Was es mit diesem Aspekt der Geschichte auf sich hat, erschließt sich mir nicht, aber die Geschichte kann so, wie London sie erzählt, nicht stimmen.

Cui bono?

Aber hatte Russland einen Grund, den ehemaligen Doppelagenten zu töten? 2004 wurde der damalige russische Geheimdienstoffizier Skripal wegen Spionage für den MI6 festgenommen und 2006 verurteilt. 2010 wurde er begnadigt und gegen andere Agenten ausgetauscht. Seitdem lebte er in England. Wenn er noch wichtige Staatsgeheimnisse der Russen gekannt hätte, die er noch nicht verraten hatte, hätte Russland ihn nicht ausgetauscht. Hätte Russland ihn bestrafen oder ein Exempel statuieren wollen, hätte man dies schon ab 2004 bis 2010 machen können. Aus russischer Sicht ist kein Motiv erkennbar, einen ehemaligen Doppelagenten 14 Jahre nach seiner Festnahme und acht Jahre nach seinem Austausch zu töten. Russland hatte nichts zu gewinnen.

Aber wer könnte ein Motiv gehabt haben? Wenn man das Ergebnis sieht, nämlich eine im Westen erfolgreiche anti-russische Medienkampagne, die weitere Vorwände für Sanktionen geliefert und Russland in ein schlechtes Licht gerückt hat, dann war Skripal vielleicht nur ein „zufälliges“ Opfer. Es hätte auch jeden anderen treffen können, um eine solche Kampagne loszutreten.
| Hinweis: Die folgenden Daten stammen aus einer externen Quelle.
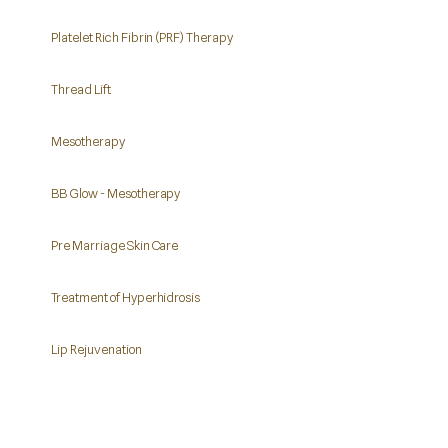
Platelet Rich Fibrin (PRF) Therapy
Thread Lift
Mesotherapy
BB Glow - Mesotherapy
Pre Marriage Skin Care
Treatment of Hyperhidrosis
Lip Rejuvenation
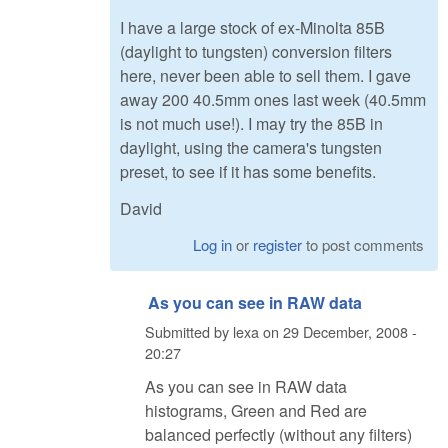
I have a large stock of ex-Minolta 85B
(daylight to tungsten) conversion filters
here, never been able to sell them. I gave
away 200 40.5mm ones last week (40.5mm
is not much use!). I may try the 85B in
daylight, using the camera's tungsten
preset, to see if it has some benefits.
David
Log in
or
register
to post comments
As you can see in RAW data
Submitted by
lexa
on
29 December, 2008 -
20:27
As you can see in RAW data
histograms, Green and Red are
balanced perfectly (without any filters)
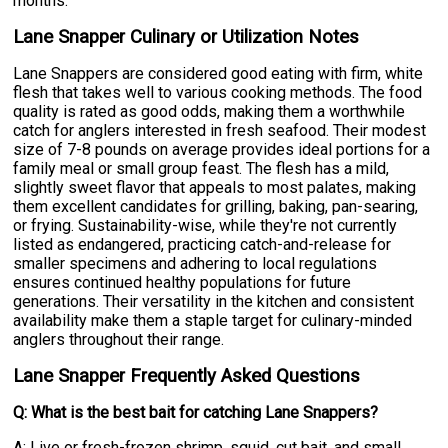
months.
Lane Snapper Culinary or Utilization Notes
Lane Snappers are considered good eating with firm, white
flesh that takes well to various cooking methods. The food
quality is rated as good odds, making them a worthwhile
catch for anglers interested in fresh seafood. Their modest
size of 7-8 pounds on average provides ideal portions for a
family meal or small group feast. The flesh has a mild,
slightly sweet flavor that appeals to most palates, making
them excellent candidates for grilling, baking, pan-searing,
or frying. Sustainability-wise, while they're not currently
listed as endangered, practicing catch-and-release for
smaller specimens and adhering to local regulations
ensures continued healthy populations for future
generations. Their versatility in the kitchen and consistent
availability make them a staple target for culinary-minded
anglers throughout their range.
Lane Snapper Frequently Asked Questions
Q: What is the best bait for catching Lane Snappers?
A: Live or fresh-frozen shrimp, squid, cut bait, and small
Und wenn man sieht, dass die westlichen Politiker und Medien es mit der Wahrheit nicht allzu genau nehmen, wenn man Russland diskreditieren will, dann könnte dies ein Motiv sein. Ich erinnere nur an die Präsentation der Briten und an die auf Seite vier genannten „bösartigen russischen Aktivitäten“, die samt und sonders erlogen waren. Nun wurde eben eine weitere „bösartige russische Aktivität“ hinzugefügt.

Natürlich gibt es inzwischen auch andere Theorien über geheimes Wissen von Skripal oder über Absichten, nach Russland zurückzukehren und noch viele mehr. Das sind nette Theorien und es ist spannend, sie zu lesen. Aber belastbare Belege gibt es für keine dieser Versionen, auch wenn es teilweise interessante Indizienketten gibt.
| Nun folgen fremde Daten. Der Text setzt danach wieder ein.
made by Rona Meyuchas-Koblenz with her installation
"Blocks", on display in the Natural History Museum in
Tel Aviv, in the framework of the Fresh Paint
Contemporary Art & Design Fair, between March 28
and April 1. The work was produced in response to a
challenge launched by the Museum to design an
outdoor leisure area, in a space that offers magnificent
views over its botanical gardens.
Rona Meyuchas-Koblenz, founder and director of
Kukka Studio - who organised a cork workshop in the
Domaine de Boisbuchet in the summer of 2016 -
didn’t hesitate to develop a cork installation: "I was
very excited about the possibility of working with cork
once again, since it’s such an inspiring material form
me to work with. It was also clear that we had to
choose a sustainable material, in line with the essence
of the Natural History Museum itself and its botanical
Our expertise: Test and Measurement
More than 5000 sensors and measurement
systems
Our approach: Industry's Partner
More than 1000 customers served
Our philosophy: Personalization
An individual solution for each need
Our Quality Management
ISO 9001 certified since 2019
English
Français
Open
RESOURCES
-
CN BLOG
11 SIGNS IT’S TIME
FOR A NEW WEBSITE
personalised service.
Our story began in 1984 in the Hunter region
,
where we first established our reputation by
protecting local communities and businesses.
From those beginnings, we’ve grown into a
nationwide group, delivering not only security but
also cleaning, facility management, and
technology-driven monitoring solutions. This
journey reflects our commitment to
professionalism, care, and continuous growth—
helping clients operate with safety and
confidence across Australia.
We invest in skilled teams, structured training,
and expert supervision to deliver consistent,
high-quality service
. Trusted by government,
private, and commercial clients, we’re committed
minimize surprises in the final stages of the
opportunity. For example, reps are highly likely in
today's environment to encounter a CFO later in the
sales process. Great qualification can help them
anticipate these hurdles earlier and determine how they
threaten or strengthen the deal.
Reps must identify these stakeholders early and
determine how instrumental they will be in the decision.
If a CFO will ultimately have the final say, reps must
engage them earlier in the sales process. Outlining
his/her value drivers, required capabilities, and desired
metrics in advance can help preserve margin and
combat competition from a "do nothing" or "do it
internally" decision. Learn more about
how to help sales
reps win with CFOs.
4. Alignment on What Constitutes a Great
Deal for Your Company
Aber unabhängig von diesen Theorien und möglichen Versionen bleibt die einfache Frage: Wer hatte ein Interesse daran und wer hat davon profitiert?

Ein Interesse Russlands ist aus den genannten Gründen nicht zu erkennen. Wenn Skripal wichtiges Wissen gehabt hätte, hätte Russland ihn nicht ausgetauscht. Und einen Vorteil hatte Russland von dem Fall Skripal, der nur neue Sanktionen und eine weltweite anti-russische Medienkampagne gebracht hat, erst recht nicht.